Características[editar]

Normalmente para preservar una muestra biológica durante el mayor tiempo posible sin que pierda su calidad se utiliza nitrógeno líquido. De esta manera sumergiendo la muestra en nitrógeno líquido se alcanzan temperaturas entre -80 y -195,79 ºC (la temperatura de ebullición del nitrógeno líquido). La utilización de helio líquido permite alcanzar temperaturas incluso menores de hasta -268,93 ºC (temperatura de ebullición del helio), aunque este es mucho más caro. A estas temperaturas cualquier actividad biológica, incluidas las reacciones bioquímicas que producen la muertes de los organismos, quedan totalmente detenidos por congelación. Las muestras criopreservadas en nitrógeno líquido sólo estarán afectadas por las radiaciones que puedan incidir sobre ellas puesto que la congelación impide todo movimiento molecular en la muestra.El problema lo constituyen el proceso de congelación previo y la descongelación posterior que es lo que afecta gravemente a las muestras por los siguientes motivos:

  • Formación de cristales de hielo durante la congelación del agua

Estos cristales se forman tanto fuera como dentro de la célula y son los cristales intracelulares los que comportándose como cuchillas cortan las estructuras internas de la célula, especialmente las membranas.

  • El hielo es dinámico

El hielo no es inerte, entre los 0 y los -30º el hielo cambia continuamente de conformación lo que provoca que se acentúe el efecto "cuchilla" del mismo.

Debido a estos efectos durante la congelación se debe evitar la formación de hielo intracelular siguiendo una serie de reglas:

  • Deshidratar la célula.

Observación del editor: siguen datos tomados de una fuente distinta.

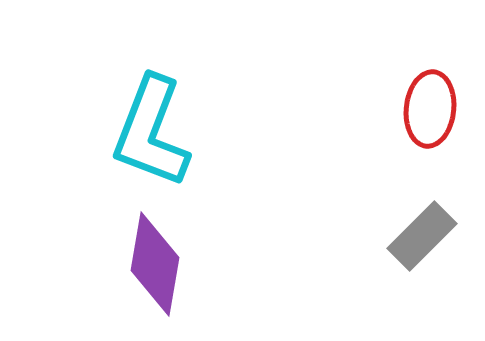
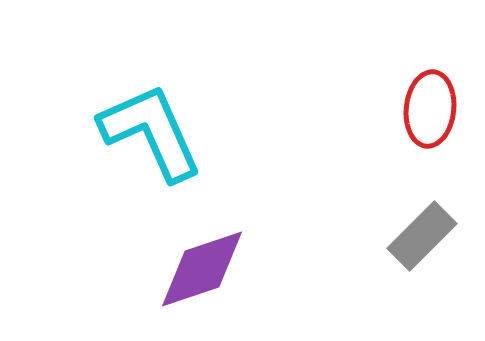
cyan L-shape: rotated 135 degrees clockwise
purple diamond: moved 47 px right, 5 px down; rotated 62 degrees clockwise
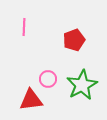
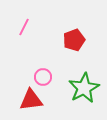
pink line: rotated 24 degrees clockwise
pink circle: moved 5 px left, 2 px up
green star: moved 2 px right, 3 px down
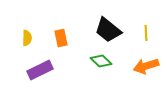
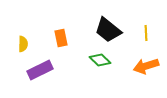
yellow semicircle: moved 4 px left, 6 px down
green diamond: moved 1 px left, 1 px up
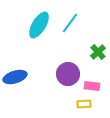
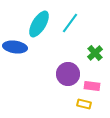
cyan ellipse: moved 1 px up
green cross: moved 3 px left, 1 px down
blue ellipse: moved 30 px up; rotated 25 degrees clockwise
yellow rectangle: rotated 16 degrees clockwise
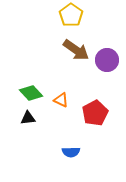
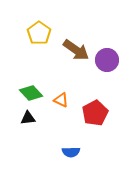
yellow pentagon: moved 32 px left, 18 px down
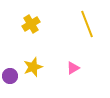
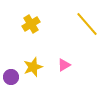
yellow line: rotated 20 degrees counterclockwise
pink triangle: moved 9 px left, 3 px up
purple circle: moved 1 px right, 1 px down
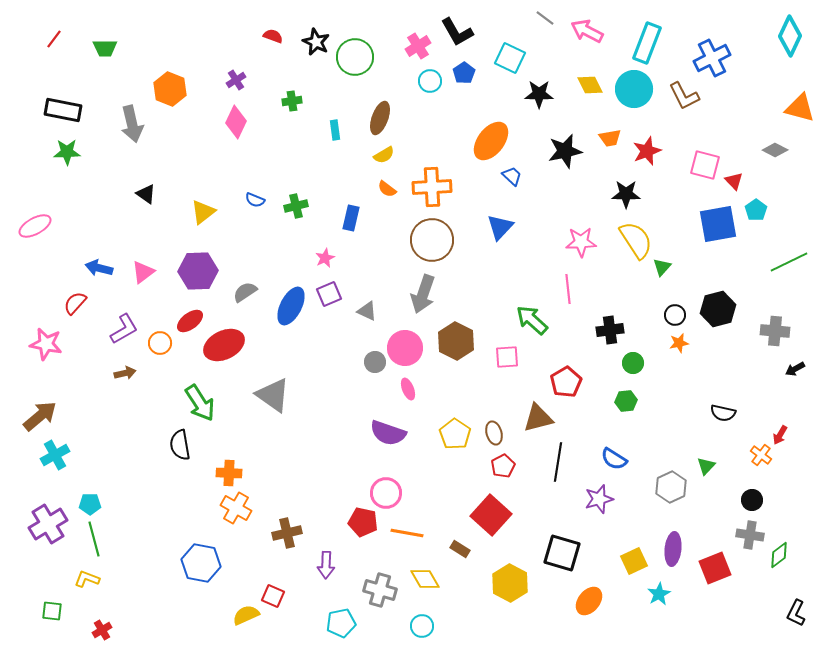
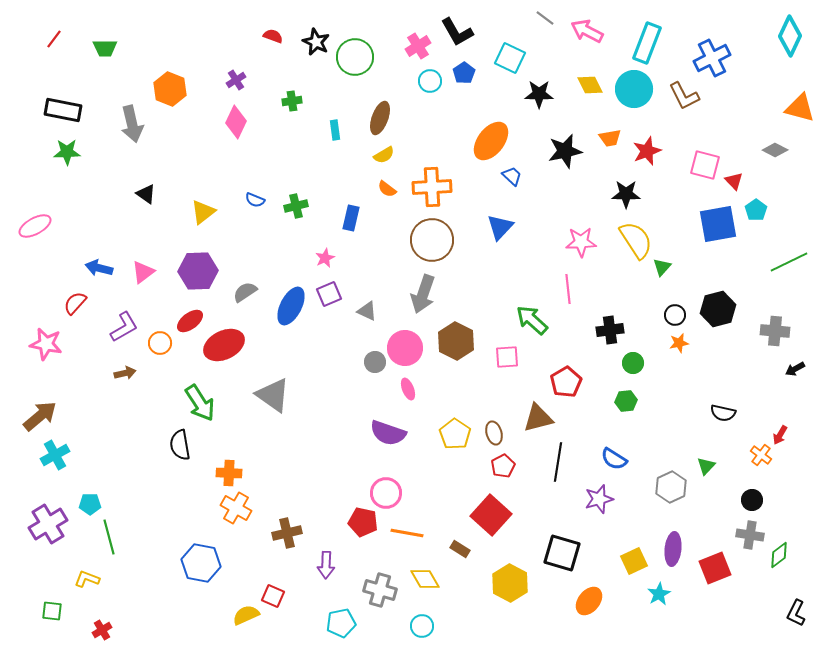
purple L-shape at (124, 329): moved 2 px up
green line at (94, 539): moved 15 px right, 2 px up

Hay que extraer el agua de la célula y sustituirla por crioprotectores o criopreservantes que mantengan el equilibrio osmótico. Si la célula llega al 30% de deshidratación se alcanza un punto de no retrono, a partir del cual las condiciones biológicas son irrecuperables (Merymann, 1968).
  • Tipos de crioprotectores.

- Agentes penetrantes: Crioprotectores con bajo peso molecular, permeables a través de la membrana. Desplazan el agua intracelular evitando la formación de cristales de hielo. Se utilizan para congelaciones a velocidad lenta.

- Agentes no penetrantes: Son crioprotectores con un alto peso molecular, y por lo tanto no permeables a través de la membrana. Promueven la rápida deshidratación celular. Se utilizan para las congelaciones a velocidades altas. Un ejemplo de ellos son los azúcares: sacarosa, glucosa, trealosa...

  • Controlar la velocidad de congelación. Hay que controlar la velocidad de congelación para que la formación de los cristales intracelulares sea lo menos dañina posible. Si la congelación se produce demasiado rápido se forma el hielo intracelular y si se da demasiado lento se produce el colapso celular.
  • Ralentizar el metabolismo celular. Para ello se trabaja a temperatura ambiente o a 4ºC.
  • Descongelación. Para realizar la descongelación se debe eliminar rápidamente la presencia intra y extracelular de los crioprotectores que suelen ser tóxicos a las elevadas concentraciones utilizadas. Se debe atemperar de manera correcta la muestras hasta su temperatura de cultivo.

Como regla general podemos afirmar que apróximadamente el 50% de las células que congelamos no sobrevivirán a la descongelación. Actualmente se ha logrado superar esta etapa y de la congelación se ha pasado a la vitrificación, de tal forma que con este nuevo método se consigue que no se creen cristales de hielo y sobrevivan la práctica totalidad de todas las células inmersas en el proceso.

Criopreservantes[editar]

Un criopreservante es un compuesto químico que permite el mantenimiento de un tejido o de células por mucho tiempo cuando se las mantiene a baja temperatura. Los criopreservantes se catalogan de acuerdo a la velocidad para penetrar los tejidos, el grado de protección al cristal de agua que confieren y por la toxicidad química que pueden tener sobre las células. El grado de protección a las células está directamente vinculado al grado de asociación que tengan con el agua molecular. A mayor afinidad, menor el agua disponible para la cristalización dañina. Además, estos productos se utilizan en conjunto con los medios nutritivos líquidos que conforman las mezclas congelantes.

Aplicación[editar]

Las concentraciones criopreservantes son lamentablemente tóxicas para el tejido a temperatura ambiente, por lo cual, en el procedimiento de congelado, se deben respetar ciertos tiempos de exposición del material a 4° C, para que el producto protector penetre el tejido sin alcanzar los niveles tóxicos referidos, antes del inicio del proceso de congelamiento propiamente tal. En el mismo sentido, cuando se procede a la técnica de descongelado, previo al uso del material, se lo debe someter a un lavado minucioso con medios nutritivos a concentraciones decrecientes del criopreservante, para su total eliminación evitando de esa forma los efectos tóxicos.

Criopreservantes[editar]

Podemos distinguir dos tipos: agentes penetrantes y agentes no penetrantes.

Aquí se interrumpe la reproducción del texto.